# Poor performance of RT3070 and RT2870 drivers



## mililani (Mar 15, 2011)

Folks,

After weeks of testing and benchmarking, I've concluded that the RT3070 and 2870 drivers for FreeBSD 8 suck compared to comparable Windows drivers.  It's almost a joke how bad the FreeBSD drivers are.  Even with the antennae closer to the source, I get much better performance with Windows from a distance away.  I don't understand what is going on here, but it pains me to switch back to Windows.  

I'm wondering.  Are the Mac OS X drivers installable on a FreeBSD build?  Maybe I could try out the RT3070 driver for Ma OS X on FreeBSD.


----------



## davidgurvich (Mar 15, 2011)

I get the same issue with all sorts of different wireless cards when comparing with the same equipment running linux.  Perhaps it's not just the drivers.  I consistently get better and faster connections using linux or openbsd or pretty much any other os.  The only caveat is the hardware support.
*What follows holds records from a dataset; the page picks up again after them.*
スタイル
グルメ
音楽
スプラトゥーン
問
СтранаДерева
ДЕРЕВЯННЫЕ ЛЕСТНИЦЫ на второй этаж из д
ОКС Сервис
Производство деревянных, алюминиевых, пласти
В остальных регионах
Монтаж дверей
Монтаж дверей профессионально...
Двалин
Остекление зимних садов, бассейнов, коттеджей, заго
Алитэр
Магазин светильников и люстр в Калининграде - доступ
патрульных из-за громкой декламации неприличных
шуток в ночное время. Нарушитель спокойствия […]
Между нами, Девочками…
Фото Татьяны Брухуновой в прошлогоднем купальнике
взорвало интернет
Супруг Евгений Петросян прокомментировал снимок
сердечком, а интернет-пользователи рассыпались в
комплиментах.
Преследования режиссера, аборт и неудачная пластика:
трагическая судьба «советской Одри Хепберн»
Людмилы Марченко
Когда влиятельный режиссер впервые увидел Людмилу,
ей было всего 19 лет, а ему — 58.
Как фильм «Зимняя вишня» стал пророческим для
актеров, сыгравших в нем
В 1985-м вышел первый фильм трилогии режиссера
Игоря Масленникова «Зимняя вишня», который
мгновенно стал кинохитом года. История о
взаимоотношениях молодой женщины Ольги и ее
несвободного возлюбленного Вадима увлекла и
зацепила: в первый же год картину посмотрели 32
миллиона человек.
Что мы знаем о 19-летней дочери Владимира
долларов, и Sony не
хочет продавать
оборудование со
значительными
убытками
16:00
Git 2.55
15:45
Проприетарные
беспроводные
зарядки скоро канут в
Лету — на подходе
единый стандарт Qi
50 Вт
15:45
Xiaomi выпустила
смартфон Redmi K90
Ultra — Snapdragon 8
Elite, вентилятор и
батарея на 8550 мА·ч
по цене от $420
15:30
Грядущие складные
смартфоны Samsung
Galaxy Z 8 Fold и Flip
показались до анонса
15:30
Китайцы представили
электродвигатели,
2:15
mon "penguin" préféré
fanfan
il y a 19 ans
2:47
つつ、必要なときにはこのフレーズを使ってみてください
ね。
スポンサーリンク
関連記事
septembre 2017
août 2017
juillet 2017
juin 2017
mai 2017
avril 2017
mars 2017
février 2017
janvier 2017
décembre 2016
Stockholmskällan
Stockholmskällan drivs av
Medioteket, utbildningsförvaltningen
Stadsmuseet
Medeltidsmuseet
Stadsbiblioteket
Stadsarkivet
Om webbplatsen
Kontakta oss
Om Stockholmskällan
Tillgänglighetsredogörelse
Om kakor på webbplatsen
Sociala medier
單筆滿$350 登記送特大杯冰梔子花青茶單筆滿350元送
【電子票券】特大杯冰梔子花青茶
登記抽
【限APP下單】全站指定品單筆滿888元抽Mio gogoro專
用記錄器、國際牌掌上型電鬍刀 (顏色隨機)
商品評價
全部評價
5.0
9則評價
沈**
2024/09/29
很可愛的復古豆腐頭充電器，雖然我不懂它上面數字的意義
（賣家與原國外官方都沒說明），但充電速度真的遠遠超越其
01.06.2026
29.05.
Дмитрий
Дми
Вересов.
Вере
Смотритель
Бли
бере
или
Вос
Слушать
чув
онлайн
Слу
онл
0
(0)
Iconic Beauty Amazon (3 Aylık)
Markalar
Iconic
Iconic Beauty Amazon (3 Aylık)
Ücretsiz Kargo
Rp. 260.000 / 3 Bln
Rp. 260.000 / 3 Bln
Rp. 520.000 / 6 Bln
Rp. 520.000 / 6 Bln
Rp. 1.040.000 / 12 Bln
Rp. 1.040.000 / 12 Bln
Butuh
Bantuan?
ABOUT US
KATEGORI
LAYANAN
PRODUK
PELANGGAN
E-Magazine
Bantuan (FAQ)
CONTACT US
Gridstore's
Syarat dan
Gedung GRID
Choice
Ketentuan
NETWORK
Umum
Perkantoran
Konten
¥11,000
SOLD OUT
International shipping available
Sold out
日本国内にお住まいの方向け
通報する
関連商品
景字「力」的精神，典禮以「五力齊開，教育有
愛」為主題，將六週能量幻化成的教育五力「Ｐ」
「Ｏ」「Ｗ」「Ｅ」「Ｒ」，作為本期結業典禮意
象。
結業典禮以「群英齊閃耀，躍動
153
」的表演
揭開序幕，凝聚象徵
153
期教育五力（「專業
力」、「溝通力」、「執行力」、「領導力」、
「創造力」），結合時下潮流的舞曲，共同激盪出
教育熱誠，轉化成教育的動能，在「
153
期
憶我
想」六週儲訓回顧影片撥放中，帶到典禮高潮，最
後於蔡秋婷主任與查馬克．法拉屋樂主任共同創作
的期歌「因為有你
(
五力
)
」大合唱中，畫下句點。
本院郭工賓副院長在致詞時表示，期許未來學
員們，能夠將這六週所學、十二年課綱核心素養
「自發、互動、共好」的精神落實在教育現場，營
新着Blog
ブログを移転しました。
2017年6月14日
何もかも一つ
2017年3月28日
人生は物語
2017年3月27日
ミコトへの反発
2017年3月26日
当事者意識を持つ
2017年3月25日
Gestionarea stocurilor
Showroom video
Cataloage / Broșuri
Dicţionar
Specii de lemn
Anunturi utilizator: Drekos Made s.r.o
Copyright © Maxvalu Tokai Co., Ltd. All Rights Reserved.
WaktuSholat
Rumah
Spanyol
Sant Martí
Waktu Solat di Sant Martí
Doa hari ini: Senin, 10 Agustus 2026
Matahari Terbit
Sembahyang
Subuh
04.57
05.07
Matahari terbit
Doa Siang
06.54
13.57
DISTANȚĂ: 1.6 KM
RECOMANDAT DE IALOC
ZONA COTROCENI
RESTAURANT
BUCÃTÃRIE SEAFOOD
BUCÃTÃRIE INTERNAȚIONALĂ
Pick a card that is supported on freebsd and any other system.  Are there any wireless cards that work almost as well on freebsd as other systems?  I'm really curious if it's just my bad luck.


----------



## SirDice (Mar 15, 2011)

mililani said:
			
		

> I'm wondering.  Are the Mac OS X drivers installable on a FreeBSD build?


No.


----------



## mililani (Mar 15, 2011)

davidgurvich said:
			
		

> I get the same issue with all sorts of different wireless cards when comparing with the same equipment running linux.  Perhaps it's not just the drivers.  I consistently get better and faster connections using linux or openbsd or pretty much any other os.  The only caveat is the hardware support.
> 
> Pick a card that is supported on freebsd and any other system.  Are there any wireless cards that work almost as well on freebsd as other systems?  I'm really curious if it's just my bad luck.



That's interesting to hear.  I've never heard of OpenBSD until now.  Although, I am fairly new to BSD and have mostly used AIX and Linux before.  I should try it out sometime.  

I should add some more context, I have been using PfSense 2.0 which is built on FreeBSD.  The driver support is completely based on FreeBSD 8.1.  I would like to switch to Linux, if I could be assured that the driver support for those chipsets performs as well as Windows.  However, I just don't have enough time to waste testing that out.  It was a pain in the butt to set up and configure PfSense on my little router box; doing that with Linux and testing out the drivers would be a pretty time consuming activity.

Well, looks like I might have to install Windows XP embedded.  That sucks.


----------